For this reason, the West Sands Partnership, consisting of members from Fife Coast and Countryside Trust (FCCT), Fife Council, St. Andrews Links Trust, SNH and the University of St. Andrews, have developed a management plan. The plan area includes the beach from Out Head to the Bruce Embankments, the Links and the dunes. The FCCT is able to support the work of the partnership through the EU funding project SUSCOD, which assists the sustainable development of coastal areas in 7 EU countries.
The plan attempts to balance protection for biodiversity with recreational activities.The aim is to encourage use of the beach, which protecting the fragile dunes.
Waste management is also an important factor. Apart from the obvious litter disposal, things as throwing apple pips into the dunes – in the belief of it being biodegradable – set off invasive species to grow where marram and lime grasses, wild flowers or heather should be domestic.

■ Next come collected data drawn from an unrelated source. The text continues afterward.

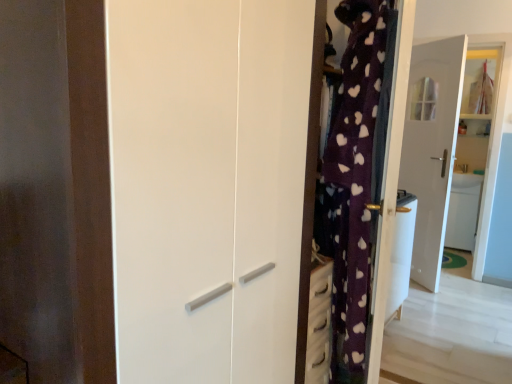 Question: Could you tell me if white glossy sink at right is turned towards white glossy wardrobe at center?

Choices:
 (A) yes
 (B) no

Answer: (A)

Question: From a real-world perspective, is white glossy sink at right over white glossy wardrobe at center?

Choices:
 (A) no
 (B) yes

Answer: (A)

Question: Considering the relative sizes of white glossy sink at right and white glossy wardrobe at center in the image provided, is white glossy sink at right wider than white glossy wardrobe at center?

Choices:
 (A) no
 (B) yes

Answer: (A)

Question: Is white glossy sink at right shorter than white glossy wardrobe at center?

Choices:
 (A) yes
 (B) no

Answer: (A)

Question: Is white glossy sink at right thinner than white glossy wardrobe at center?

Choices:
 (A) no
 (B) yes

Answer: (B)

Question: From the image's perspective, is white glossy sink at right located beneath white glossy wardrobe at center?

Choices:
 (A) yes
 (B) no

Answer: (B)

Question: Is white glossy wardrobe at center facing towards white glossy sink at right?

Choices:
 (A) no
 (B) yes

Answer: (A)

Question: Is white glossy wardrobe at center smaller than white glossy sink at right?

Choices:
 (A) yes
 (B) no

Answer: (B)

Question: Is white glossy wardrobe at center at the right side of white glossy sink at right?

Choices:
 (A) yes
 (B) no

Answer: (B)

Question: Considering the relative positions of white glossy wardrobe at center and white glossy sink at right in the image provided, is white glossy wardrobe at center behind white glossy sink at right?

Choices:
 (A) yes
 (B) no

Answer: (B)

Question: From a real-world perspective, does white glossy wardrobe at center stand above white glossy sink at right?

Choices:
 (A) yes
 (B) no

Answer: (A)

Question: Is white glossy wardrobe at center closer to the viewer compared to white glossy sink at right?

Choices:
 (A) no
 (B) yes

Answer: (B)

Question: Is white glossy door at center positioned in front of white glossy wardrobe at center?

Choices:
 (A) no
 (B) yes

Answer: (A) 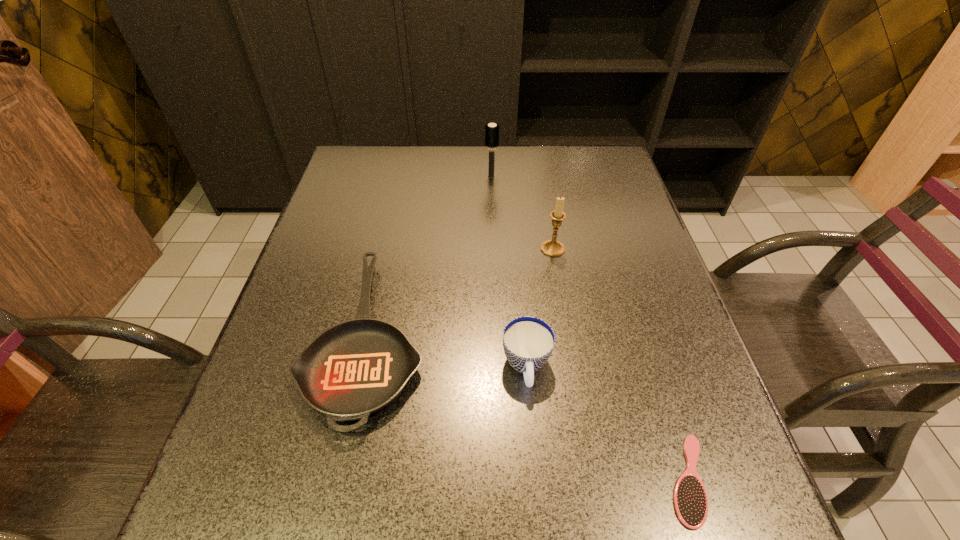 This screenshot has width=960, height=540. Identify the location of free space located on the right of the candle holder. pyautogui.click(x=588, y=249).

At what (x,y) coordinates should I click in order to perform the action: click on blank space located 0.130m on the side of the third tallest object with the handle. Please return your answer as a coordinate pair (x, y). The width and height of the screenshot is (960, 540). Looking at the image, I should click on (535, 467).

Where is `free point located on the back of the frying pan`? free point located on the back of the frying pan is located at coordinates coord(401,181).

Image resolution: width=960 pixels, height=540 pixels. I want to click on vacant position located 0.170m on the back of the nearer hairbrush, so click(x=649, y=355).

The image size is (960, 540). Find the location of `object that is at the far edge`. object that is at the far edge is located at coordinates (491, 130).

Find the location of a particular element. object at the near edge is located at coordinates (690, 497).

What are the coordinates of `object that is at the left edge` in the screenshot? It's located at (355, 368).

Identify the location of object positioned at the right edge. (690, 497).

Locate an element on the screen. The height and width of the screenshot is (540, 960). object present at the near right corner is located at coordinates (690, 497).

This screenshot has height=540, width=960. What are the coordinates of `vacant space at the far edge of the desktop` in the screenshot? It's located at (471, 164). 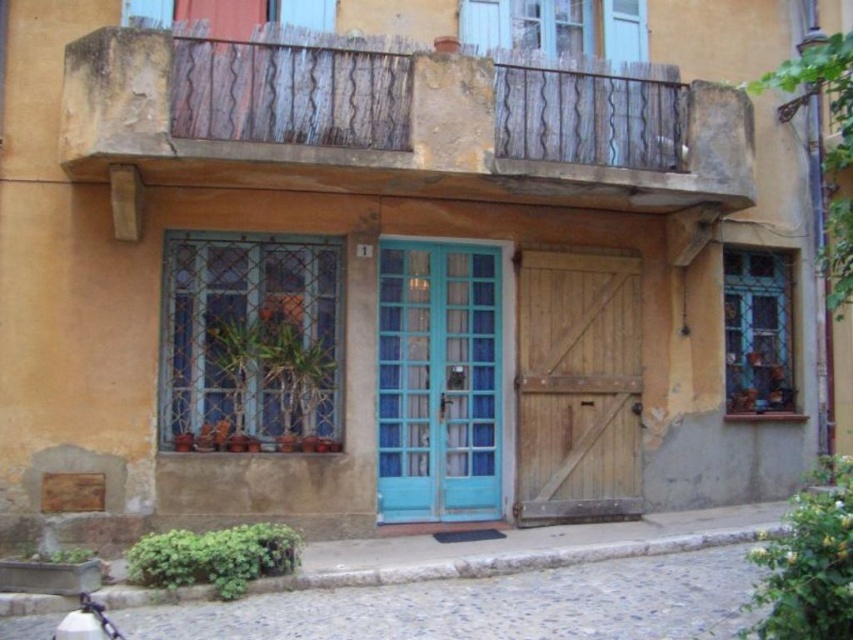 In the scene shown: You are an architect assessing the building facade. You need to determine if the weathered wood at upper center can be replaced with a new decorative panel of the same size. Can the panel fit if it is as wide as the teal glass door at center?

The weathered wood at upper center is narrower than the teal glass door at center. Since the new panel is as wide as the teal glass door at center, it would be too wide to fit in the space originally occupied by the weathered wood at upper center.

You are standing in front of the rustic building and notice two points marked on its facade. The first point is at coordinate point(428,138) and the second is at point(469,452). Which of these two points appears closer to you?

Point(428,138) is closer to the camera than point(469,452), so the first point appears closer to you. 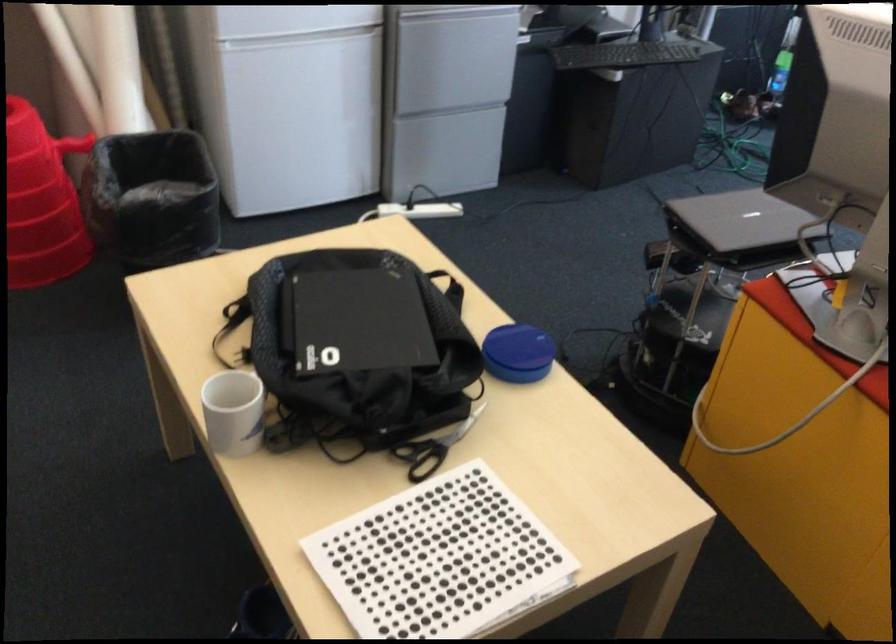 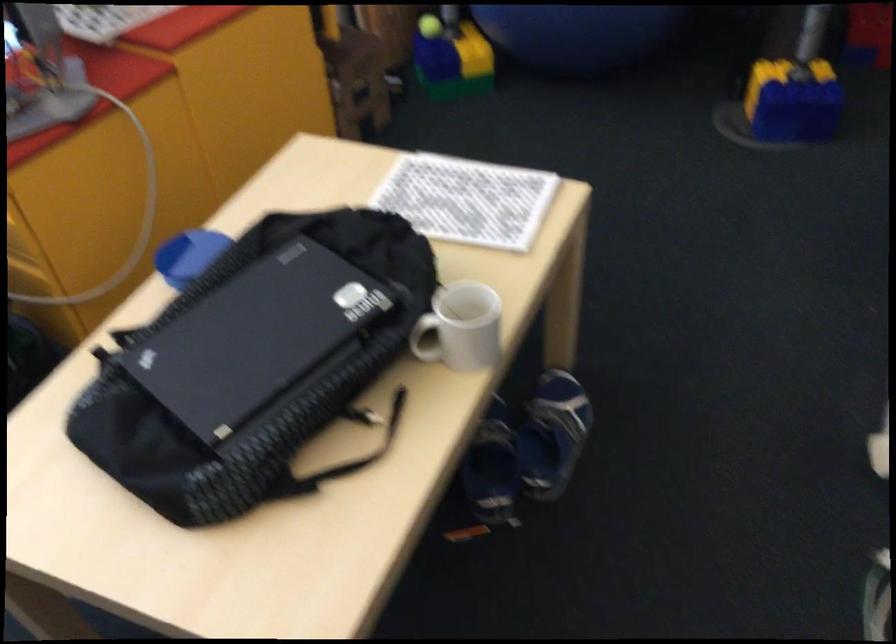 Find the pixel in the second image that matches pixel 524 335 in the first image.

(188, 254) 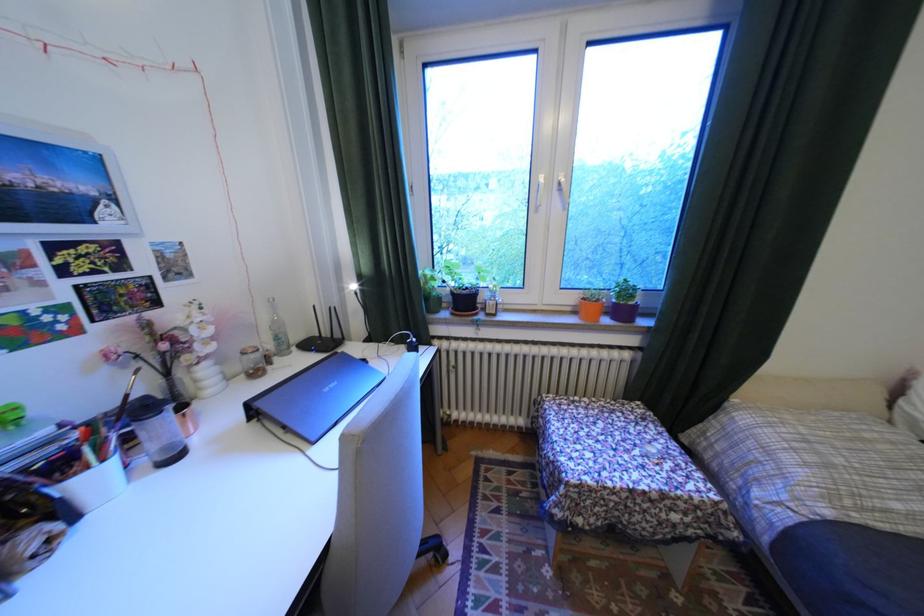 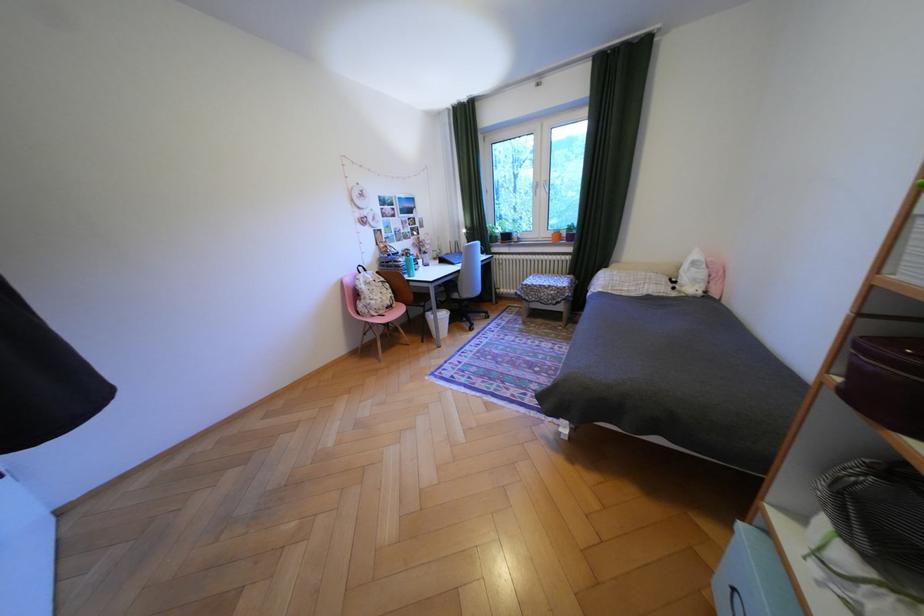 Find the pixel in the second image that matches point 675,496 in the first image.

(562, 286) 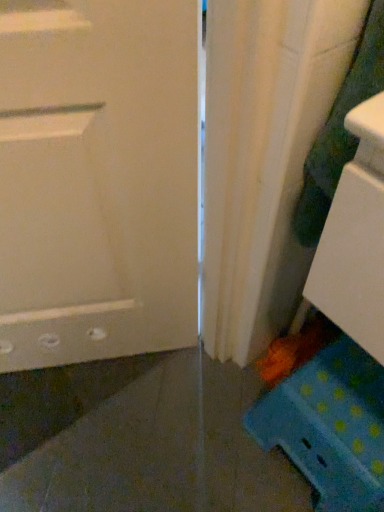 The width and height of the screenshot is (384, 512). What do you see at coordinates (339, 130) in the screenshot?
I see `green textured fabric at right` at bounding box center [339, 130].

In order to face green textured fabric at right, should I rotate leftwards or rightwards?

Rotate right and turn 21.200 degrees.

Locate an element on the screen. The width and height of the screenshot is (384, 512). green textured fabric at right is located at coordinates (339, 130).

The image size is (384, 512). What are the coordinates of `blue polka dot stool at lower right` in the screenshot? It's located at (330, 426).

This screenshot has width=384, height=512. What do you see at coordinates (330, 426) in the screenshot?
I see `blue polka dot stool at lower right` at bounding box center [330, 426].

Identify the location of green textured fabric at right. (339, 130).

Would you say blue polka dot stool at lower right is to the left or to the right of green textured fabric at right in the picture?

From the image, it's evident that blue polka dot stool at lower right is to the right of green textured fabric at right.

Consider the image. Between blue polka dot stool at lower right and green textured fabric at right, which one is positioned in front?

green textured fabric at right is more forward.

Is point (349, 410) farther from viewer compared to point (371, 77)?

Yes, it is behind point (371, 77).

From the image's perspective, is blue polka dot stool at lower right above or below green textured fabric at right?

From the image's perspective, blue polka dot stool at lower right appears below green textured fabric at right.

From a real-world perspective, relative to green textured fabric at right, is blue polka dot stool at lower right vertically above or below?

blue polka dot stool at lower right is situated lower than green textured fabric at right in the real world.

Considering the relative sizes of blue polka dot stool at lower right and green textured fabric at right in the image provided, is blue polka dot stool at lower right thinner than green textured fabric at right?

In fact, blue polka dot stool at lower right might be wider than green textured fabric at right.

Who is shorter, blue polka dot stool at lower right or green textured fabric at right?

With less height is blue polka dot stool at lower right.

Considering the relative sizes of blue polka dot stool at lower right and green textured fabric at right in the image provided, is blue polka dot stool at lower right bigger than green textured fabric at right?

Indeed, blue polka dot stool at lower right has a larger size compared to green textured fabric at right.

Is green textured fabric at right surrounded by blue polka dot stool at lower right?

No, green textured fabric at right is not a part of blue polka dot stool at lower right.

Is the surface of blue polka dot stool at lower right in direct contact with green textured fabric at right?

blue polka dot stool at lower right and green textured fabric at right are not in contact.

Is blue polka dot stool at lower right aimed at green textured fabric at right?

No, blue polka dot stool at lower right is not aimed at green textured fabric at right.

How different are the orientations of blue polka dot stool at lower right and green textured fabric at right in degrees?

The angular difference between blue polka dot stool at lower right and green textured fabric at right is 90 degrees.

The height and width of the screenshot is (512, 384). In order to click on laundry in front of the blue polka dot stool at lower right in this screenshot , I will do `click(339, 130)`.

Which is more to the left, green textured fabric at right or blue polka dot stool at lower right?

green textured fabric at right.

Which object is further away from the camera taking this photo, green textured fabric at right or blue polka dot stool at lower right?

blue polka dot stool at lower right is further from the camera.

Which is nearer, [323,135] or [320,496]?

Point [323,135] is positioned closer to the camera compared to point [320,496].

From the image's perspective, relative to blue polka dot stool at lower right, is green textured fabric at right above or below?

From the image's perspective, green textured fabric at right appears above blue polka dot stool at lower right.

From a real-world perspective, which object rests below the other?

From a 3D spatial view, blue polka dot stool at lower right is below.

Based on the photo, looking at their sizes, would you say green textured fabric at right is wider or thinner than blue polka dot stool at lower right?

green textured fabric at right is thinner than blue polka dot stool at lower right.

Can you confirm if green textured fabric at right is taller than blue polka dot stool at lower right?

Indeed, green textured fabric at right has a greater height compared to blue polka dot stool at lower right.

Between green textured fabric at right and blue polka dot stool at lower right, which one has smaller size?

Smaller between the two is green textured fabric at right.

Is green textured fabric at right not within blue polka dot stool at lower right?

green textured fabric at right is positioned outside blue polka dot stool at lower right.

Is green textured fabric at right far from blue polka dot stool at lower right?

Actually, green textured fabric at right and blue polka dot stool at lower right are a little close together.

Is green textured fabric at right oriented towards blue polka dot stool at lower right?

No, green textured fabric at right does not turn towards blue polka dot stool at lower right.

How different are the orientations of green textured fabric at right and blue polka dot stool at lower right in degrees?

The angle between the facing direction of green textured fabric at right and the facing direction of blue polka dot stool at lower right is 90 degrees.

Locate an element on the screen. The height and width of the screenshot is (512, 384). laundry lying in front of the blue polka dot stool at lower right is located at coordinates (339, 130).

In order to click on laundry on the left side of blue polka dot stool at lower right in this screenshot , I will do `click(339, 130)`.

This screenshot has width=384, height=512. Identify the location of cabinetry on the right of green textured fabric at right. (330, 426).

Recently, the University’s environment team was approached to get volunteers. Hanna Plant, a St. Andrews sustainable development graduate now working for the Estates Environmental team, has been coordinating the works on the dunes. Together with about 6 students and 4 members of staff they had been relocating marram and lime grasses from established to unestablished parts of the dunes. For the University’s environment team the works on West Sands have been a good opportunity to improve the town and gown relations. Recruiting volunteers has been mainly done by contacting the University’s societies. However, the University is also playing a major role in providing scientific information to help management plans. Having a long history of working at the Eden Estuary and the Bay, the School of Geography and Geosciences has been monitoring the area whilst putting the changes into context with the North Sea environment as well as also looking at the big picture of global sea level and land rise. By mapping the changes topographically, with pictures and on a timescale basis the University is trying to find out how the changes to the north migrating system have an impact on local basis, how man fits into this and more importantly what these changes are driven by.
West Sands are part of a larger ecosystem; local changes have strong impacts on the whole system. The golf courses are protected by the West Sands. In return, the Links are home to many wild flowers, heather and animals. As gorse is invasive, as well as the apple trees mentioned above, a management plan for gorse has been set up and attempts are being made to increase the quantity of heather on the Links. Nonetheless, only very little amount of the Links land is being managed. “We’re trying to keep the Links as natural as possible”, said Gordon Moir, director of green keeping of St. Andrews Links Trust, at the public meeting.
Already in the mid 1860’s Old Tom Morris recognised the value of the West Sands to its surrounding environment, as he took over as the Custodian of the Links. Today, that role has been filled by residents, Links Ticketholders, St. Andrews students and tourists.